Task requirements:
From the records below, take each line where the string "Aşkın" shows up and copy it.

Page images and extracted text:
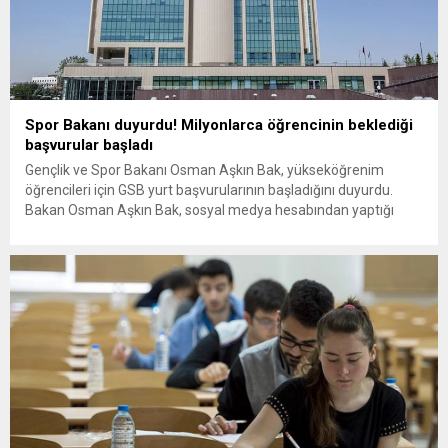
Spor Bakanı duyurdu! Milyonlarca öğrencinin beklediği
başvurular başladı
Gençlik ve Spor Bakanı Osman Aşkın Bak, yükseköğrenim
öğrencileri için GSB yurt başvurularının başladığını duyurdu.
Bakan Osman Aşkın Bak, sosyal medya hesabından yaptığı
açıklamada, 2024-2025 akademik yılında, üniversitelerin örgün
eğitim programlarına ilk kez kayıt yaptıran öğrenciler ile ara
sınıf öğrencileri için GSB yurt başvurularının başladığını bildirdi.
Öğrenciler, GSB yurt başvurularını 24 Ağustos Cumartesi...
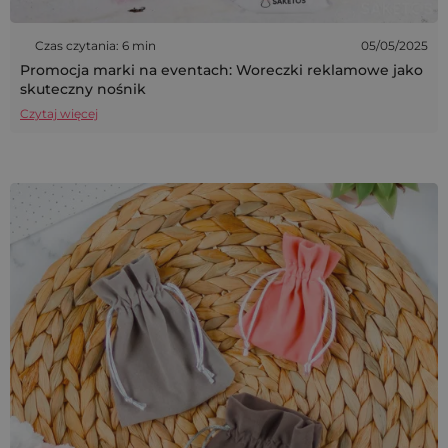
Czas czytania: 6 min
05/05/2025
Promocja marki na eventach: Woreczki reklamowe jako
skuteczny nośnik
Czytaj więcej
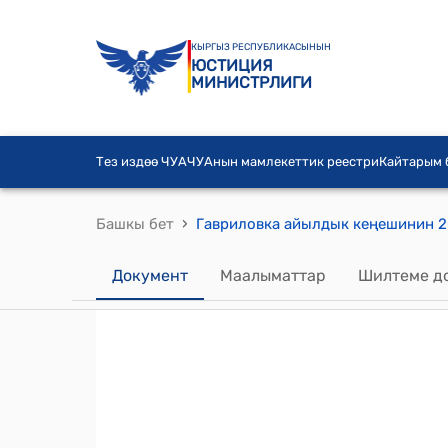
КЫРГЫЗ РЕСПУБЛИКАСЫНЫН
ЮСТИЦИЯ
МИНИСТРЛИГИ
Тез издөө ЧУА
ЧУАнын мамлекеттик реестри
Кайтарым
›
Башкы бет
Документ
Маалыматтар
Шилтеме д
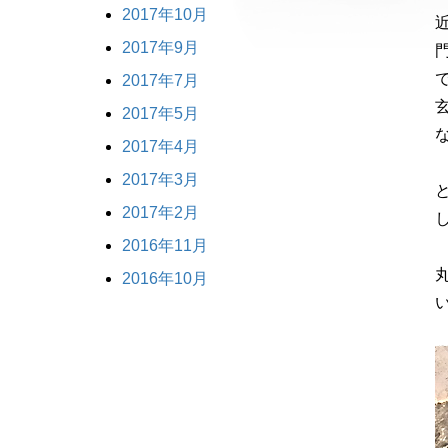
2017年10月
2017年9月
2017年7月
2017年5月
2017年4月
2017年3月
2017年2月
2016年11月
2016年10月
...
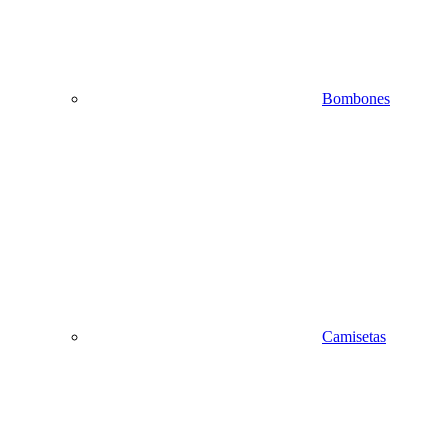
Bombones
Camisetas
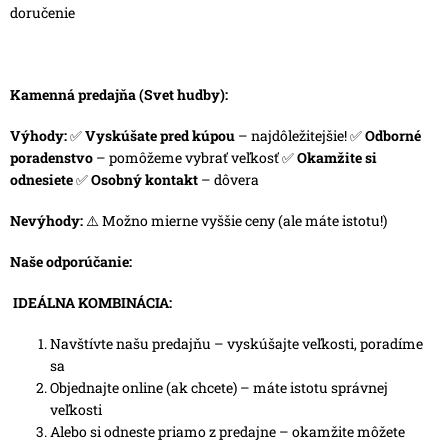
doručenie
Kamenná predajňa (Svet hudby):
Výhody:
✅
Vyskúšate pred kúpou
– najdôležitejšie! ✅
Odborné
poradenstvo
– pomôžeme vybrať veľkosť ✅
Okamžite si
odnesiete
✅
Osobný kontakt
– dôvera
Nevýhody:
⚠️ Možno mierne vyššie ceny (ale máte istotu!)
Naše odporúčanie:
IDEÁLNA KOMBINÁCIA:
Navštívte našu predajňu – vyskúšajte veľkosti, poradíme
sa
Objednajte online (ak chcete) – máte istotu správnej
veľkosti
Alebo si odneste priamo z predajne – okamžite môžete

Problem solution:
Gençlik ve Spor Bakanı Osman Aşkın Bak, yükseköğrenim
Bakan Osman Aşkın Bak, sosyal medya hesabından yaptığı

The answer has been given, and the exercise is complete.